---------- DATA RECORDS ----------

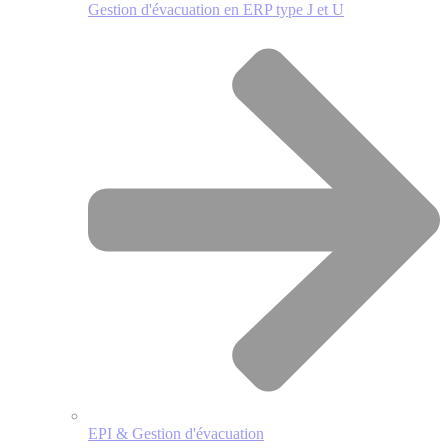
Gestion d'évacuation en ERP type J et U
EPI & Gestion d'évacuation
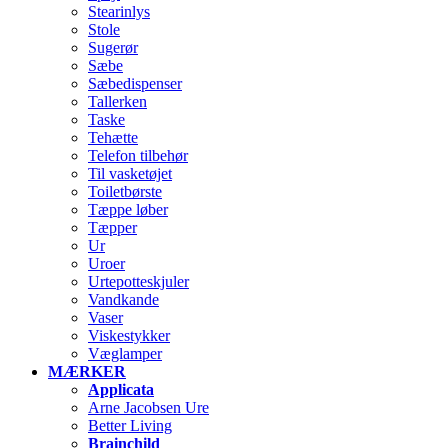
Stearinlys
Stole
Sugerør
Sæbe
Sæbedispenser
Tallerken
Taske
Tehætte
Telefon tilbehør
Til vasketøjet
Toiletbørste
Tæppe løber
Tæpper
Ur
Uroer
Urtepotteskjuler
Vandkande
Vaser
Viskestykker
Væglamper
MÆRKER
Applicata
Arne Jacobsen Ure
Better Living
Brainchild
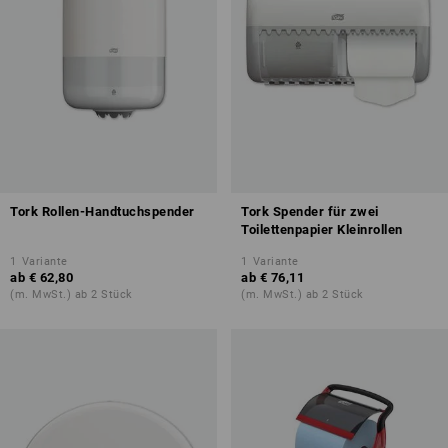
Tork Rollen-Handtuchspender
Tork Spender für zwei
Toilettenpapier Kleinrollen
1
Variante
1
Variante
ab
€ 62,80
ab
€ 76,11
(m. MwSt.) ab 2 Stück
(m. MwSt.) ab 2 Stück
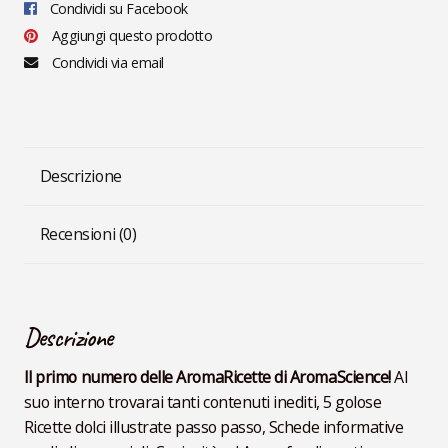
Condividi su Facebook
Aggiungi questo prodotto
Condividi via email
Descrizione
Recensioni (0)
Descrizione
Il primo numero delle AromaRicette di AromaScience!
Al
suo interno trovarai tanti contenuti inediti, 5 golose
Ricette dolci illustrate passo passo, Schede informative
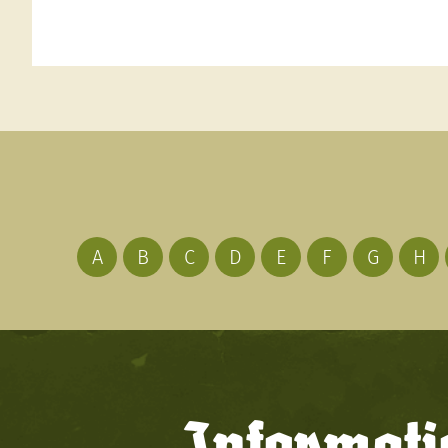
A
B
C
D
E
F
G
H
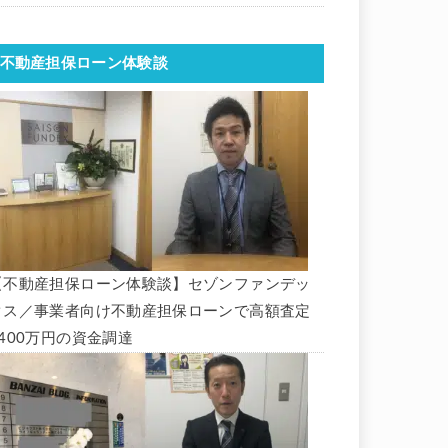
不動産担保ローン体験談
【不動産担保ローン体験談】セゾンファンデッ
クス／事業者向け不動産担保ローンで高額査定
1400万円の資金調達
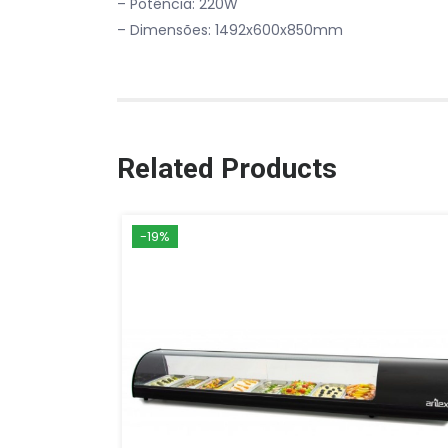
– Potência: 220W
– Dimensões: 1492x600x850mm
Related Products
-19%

----------
---------- DATA RECORDS ----------

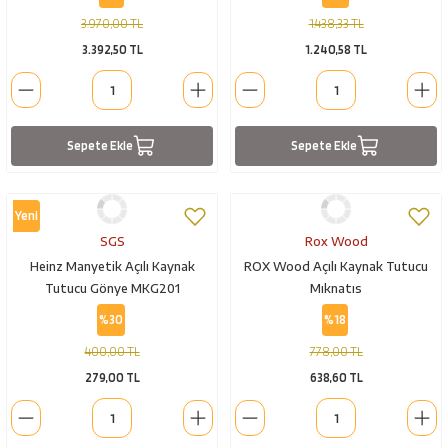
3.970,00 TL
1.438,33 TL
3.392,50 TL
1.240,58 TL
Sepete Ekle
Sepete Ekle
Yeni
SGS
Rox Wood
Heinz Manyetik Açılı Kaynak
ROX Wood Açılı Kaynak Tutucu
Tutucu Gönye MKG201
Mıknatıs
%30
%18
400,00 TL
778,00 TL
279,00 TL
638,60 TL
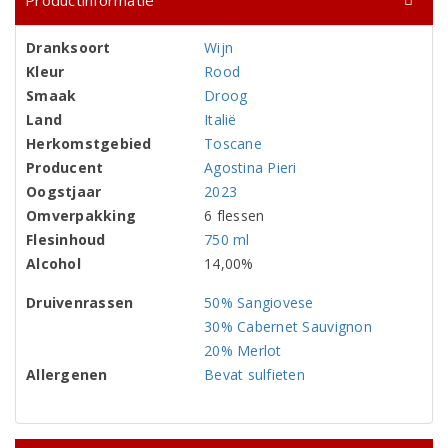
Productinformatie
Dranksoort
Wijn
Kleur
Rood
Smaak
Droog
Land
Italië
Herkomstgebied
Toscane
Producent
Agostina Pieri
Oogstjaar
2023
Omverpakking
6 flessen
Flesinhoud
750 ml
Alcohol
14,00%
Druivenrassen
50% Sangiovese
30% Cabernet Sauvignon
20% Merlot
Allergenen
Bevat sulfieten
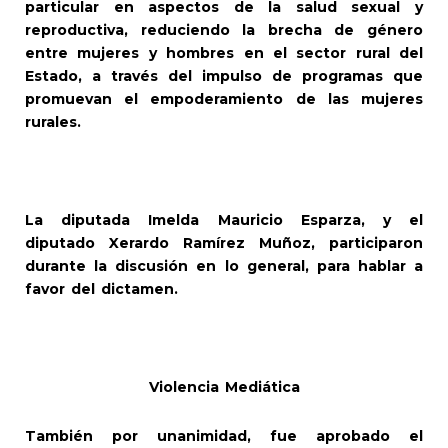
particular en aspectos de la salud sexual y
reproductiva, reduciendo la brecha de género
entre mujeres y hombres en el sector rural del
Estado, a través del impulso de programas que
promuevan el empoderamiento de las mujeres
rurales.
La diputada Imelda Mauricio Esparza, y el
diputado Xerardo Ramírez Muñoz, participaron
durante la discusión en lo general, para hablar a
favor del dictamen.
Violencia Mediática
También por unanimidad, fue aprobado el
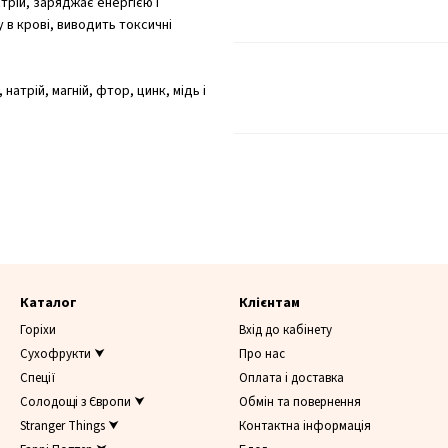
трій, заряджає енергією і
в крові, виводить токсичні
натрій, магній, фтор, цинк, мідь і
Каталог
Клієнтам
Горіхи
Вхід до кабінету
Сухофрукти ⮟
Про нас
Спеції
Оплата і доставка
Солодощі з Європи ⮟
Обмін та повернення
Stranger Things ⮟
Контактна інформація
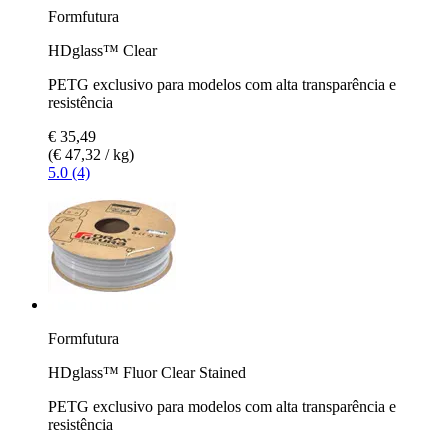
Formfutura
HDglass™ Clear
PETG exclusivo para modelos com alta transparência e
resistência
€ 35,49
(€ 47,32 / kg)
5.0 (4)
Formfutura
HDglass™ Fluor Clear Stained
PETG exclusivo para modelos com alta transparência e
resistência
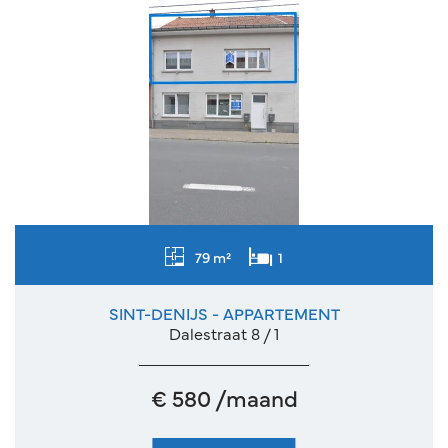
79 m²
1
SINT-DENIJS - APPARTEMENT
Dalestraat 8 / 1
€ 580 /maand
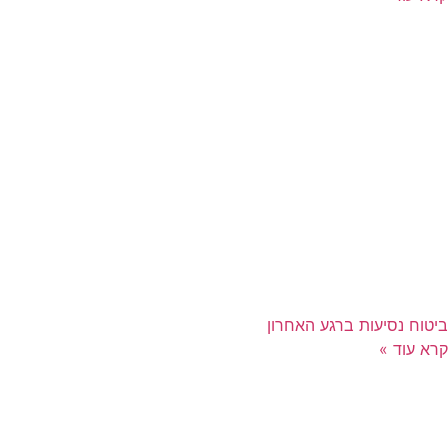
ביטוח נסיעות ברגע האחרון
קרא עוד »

----------
---------- DATA RECORDS ----------

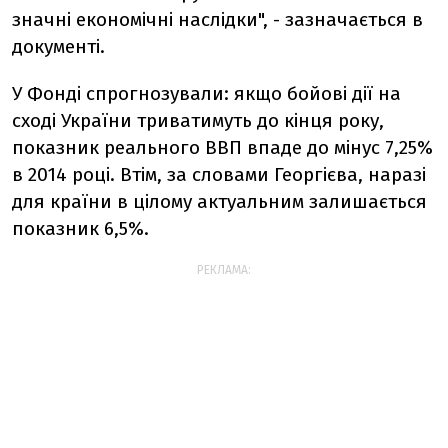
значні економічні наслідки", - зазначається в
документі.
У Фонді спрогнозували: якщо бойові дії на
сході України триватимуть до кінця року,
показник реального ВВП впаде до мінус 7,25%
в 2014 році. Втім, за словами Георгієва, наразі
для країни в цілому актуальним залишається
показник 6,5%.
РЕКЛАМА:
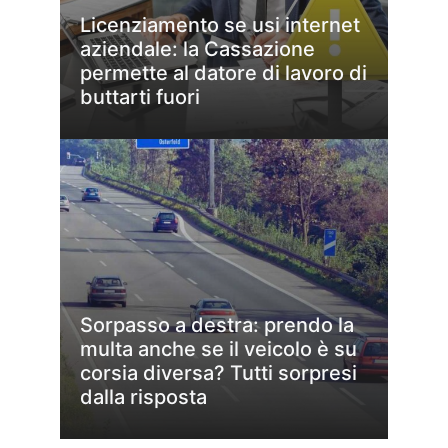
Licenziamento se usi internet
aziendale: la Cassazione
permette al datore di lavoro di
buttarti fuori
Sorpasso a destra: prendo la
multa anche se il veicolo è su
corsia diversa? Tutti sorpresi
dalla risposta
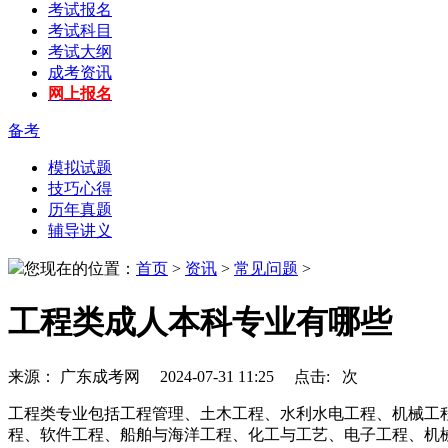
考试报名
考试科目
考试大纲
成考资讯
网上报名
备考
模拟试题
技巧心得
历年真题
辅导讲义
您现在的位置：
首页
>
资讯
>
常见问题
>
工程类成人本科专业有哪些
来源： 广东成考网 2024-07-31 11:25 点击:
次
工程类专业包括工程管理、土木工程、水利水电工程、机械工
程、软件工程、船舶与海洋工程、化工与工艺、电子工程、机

----------

* **WORK ITEM**
Among the entries, count how many lines hold the string "Tutucu", then state only that number.

* **SOLVED EXERCISE**
2